We live next to a 1,500 ft tall TV tower which frequently gets hit by lightning. We are so close, in fact, that it is difficult to get good photographs because the area just above the tower top is at an elevation angle of 70 deg. viewed from our yard, which is too steep to take pictures through a window, and for outdoor photos will cause rain to fall on the camera lens.

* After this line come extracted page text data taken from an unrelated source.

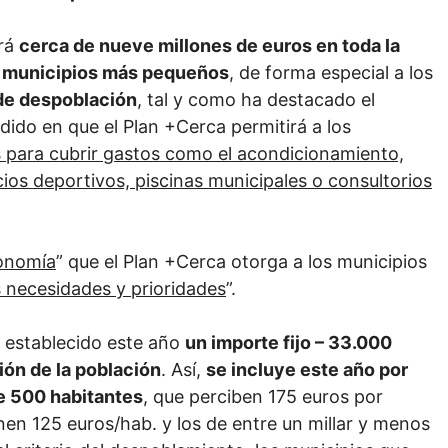
irá
cerca de nueve millones de euros en toda la
s municipios más pequeños
, de forma especial a los
de despoblación
, tal y como ha destacado el
idido en que el Plan +Cerca permitirá a los
 para cubrir gastos como el acondicionamiento,
ios deportivos, piscinas municipales o consultorios
tonomía
” que el Plan +Cerca otorga a los municipios
s necesidades y prioridades
”.
ha establecido este año
un importe fijo – 33.000
ión de la población
. Así,
se incluye este año por
e 500 habitantes
, que perciben 175 euros por
nen 125 euros/hab. y los de entre un millar y menos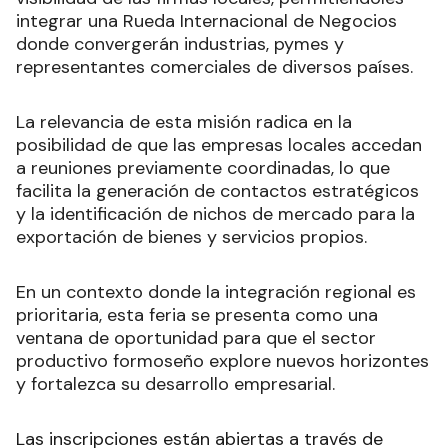
integrar una Rueda Internacional de Negocios
donde convergerán industrias, pymes y
representantes comerciales de diversos países.
La relevancia de esta misión radica en la
posibilidad de que las empresas locales accedan
a reuniones previamente coordinadas, lo que
facilita la generación de contactos estratégicos
y la identificación de nichos de mercado para la
exportación de bienes y servicios propios.
En un contexto donde la integración regional es
prioritaria, esta feria se presenta como una
ventana de oportunidad para que el sector
productivo formoseño explore nuevos horizontes
y fortalezca su desarrollo empresarial.
Las inscripciones están abiertas a través de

So, despite thousands of lightning strikes we have witnessed and heard over the years, I seldom attempt photos or video. Yesterday was one of the rare instances where the thunderstorm anvil trailing downwind of the approaching storm was sending out lightning strokes at regular, ~2 minute intervals before the rain began. This is the best time to watch the lightning for us, usually by lying down on an outdoor lounge chair and looking almost straight up.

My camera equipment was still in the car from a short trip to take photos of Comet NEOWISE the previous morning. Sensing this was a chance to capture some good video, I ran out to the car, retrieved my camera backpack and a tripod, and ran to the backyard. I set up the camera and tripod in record time, quickly adjusted the focus manually, and hit the record button.

In literally less than 1 second after pressing the record button, the best strike of the storm occurred. Here’s an animated GIF of the event… 20 video frame captures at 1/24 sec intervals (the vertical scale is exaggerated because I forced WordPress to load the full-resolution file… click on the video to see the proper perspective):

There are a lot of interesting features that I won’t go into here, except I especially like how the ionized channel breaks up into pockets of glowing air during dissipation, here’s one of the frames showing that structure:

Observed Decrease in U.S. Child Mortality During the COVID-19 Lockdown of 2020

Friday, July 10th, 2020

Overview: Death certificate data, corrected for recent under-reporting, reveals a 10-20% decrease in weekly deaths compared to seasonal norms commencing in early March, 2020. This date coincides with the widespread closing of public schools. It is hypothesized that a decrease in traffic accidents is the most likely explanation for the decrease, a conclusion which would be confirmed from detailed analysis of the death certificate data.

I had previously blogged on the caution needed when analyzing the death counts from death certificate data compiled by the CDC. The most recent weeks always have under-counted totals because it takes weeks to months for all of the death certificates to trickle in and be counted. Use of the data without knowing this can lead to false conclusions about recently declining death rates. I outlined a simple method for doing a first-order correction of the data based upon the number of additional death reports in each successive week, a method which I use here.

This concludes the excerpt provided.